__Exercise prompt__
From the line containing "Request a quote" onward to the last line of the data below, copy each line exactly and add nothing.

__Record extracts__
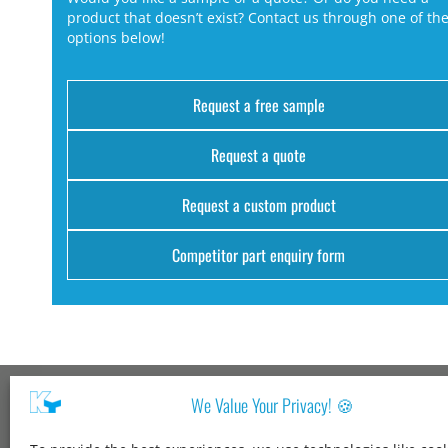
product that doesn’t exist? Contact us through one of th
options below!
Request a free sample
Request a quote
Request a custom product
Competitor part enquiry form
We Value Your Privacy! 🍪
Kang Yang USA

__Solved problem__
Request a quote
Request a custom product
Competitor part enquiry form
We Value Your Privacy! 🍪
Kang Yang USA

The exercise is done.